▶ _REQUIREMENT_
Of the lines in the data below, write out exactly those from the one holding "MODERNE KÆRLIGHEDSKOMEDIE" through the one holding "han begynder snart at tage utraditionelle", both included.

▶ _RECORDS TO USE_
- - -
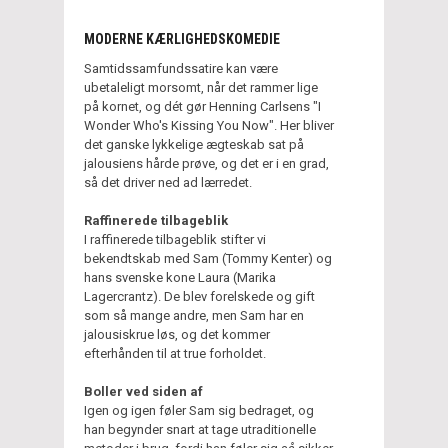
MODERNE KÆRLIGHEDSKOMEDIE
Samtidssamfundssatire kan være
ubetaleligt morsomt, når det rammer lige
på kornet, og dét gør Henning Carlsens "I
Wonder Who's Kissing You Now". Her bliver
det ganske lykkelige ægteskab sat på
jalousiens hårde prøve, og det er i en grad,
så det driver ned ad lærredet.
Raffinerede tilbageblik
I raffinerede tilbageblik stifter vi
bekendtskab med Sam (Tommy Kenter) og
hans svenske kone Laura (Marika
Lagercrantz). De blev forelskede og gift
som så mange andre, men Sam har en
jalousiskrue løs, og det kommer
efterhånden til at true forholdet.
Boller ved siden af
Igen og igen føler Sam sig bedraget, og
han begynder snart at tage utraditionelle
- - -
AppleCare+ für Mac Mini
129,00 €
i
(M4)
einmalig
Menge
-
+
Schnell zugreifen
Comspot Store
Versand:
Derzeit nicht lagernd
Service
- - -
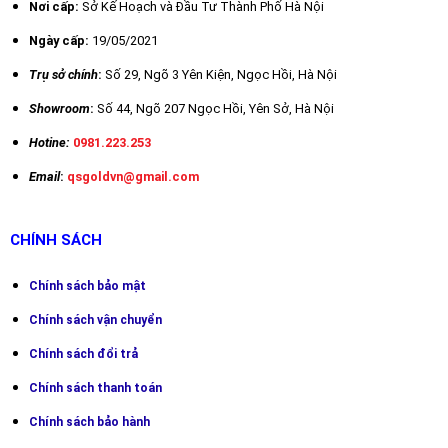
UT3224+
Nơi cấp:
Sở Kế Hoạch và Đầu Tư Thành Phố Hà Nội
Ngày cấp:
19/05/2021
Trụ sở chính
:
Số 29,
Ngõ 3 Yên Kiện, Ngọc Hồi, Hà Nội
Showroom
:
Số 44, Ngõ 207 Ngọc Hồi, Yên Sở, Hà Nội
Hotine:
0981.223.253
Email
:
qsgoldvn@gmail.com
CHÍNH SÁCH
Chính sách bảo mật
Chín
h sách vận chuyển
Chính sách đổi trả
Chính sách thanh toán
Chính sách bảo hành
- - -
▶ _ANSWER SECTION_
MODERNE KÆRLIGHEDSKOMEDIE
Samtidssamfundssatire kan være
ubetaleligt morsomt, når det rammer lige
på kornet, og dét gør Henning Carlsens "I
Wonder Who's Kissing You Now". Her bliver
det ganske lykkelige ægteskab sat på
jalousiens hårde prøve, og det er i en grad,
så det driver ned ad lærredet.
Raffinerede tilbageblik
I raffinerede tilbageblik stifter vi
bekendtskab med Sam (Tommy Kenter) og
hans svenske kone Laura (Marika
Lagercrantz). De blev forelskede og gift
som så mange andre, men Sam har en
jalousiskrue løs, og det kommer
efterhånden til at true forholdet.
Boller ved siden af
Igen og igen føler Sam sig bedraget, og
han begynder snart at tage utraditionelle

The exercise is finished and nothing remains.